(Excerpts from a dataset)

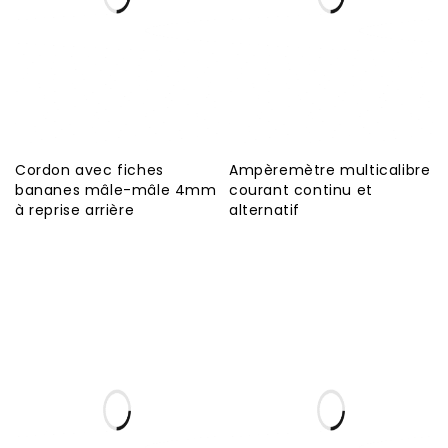
Cordon avec fiches
Ampèremètre multicalibre
bananes mâle-mâle 4mm
courant continu et
à reprise arrière
alternatif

• _Exercise directions_: An exact copy is needed of the lines from the one containing "Ampèremètre multicalibre" through the end of the records.

• _Answer section_:
Ampèremètre multicalibre
bananes mâle-mâle 4mm
courant continu et
à reprise arrière
alternatif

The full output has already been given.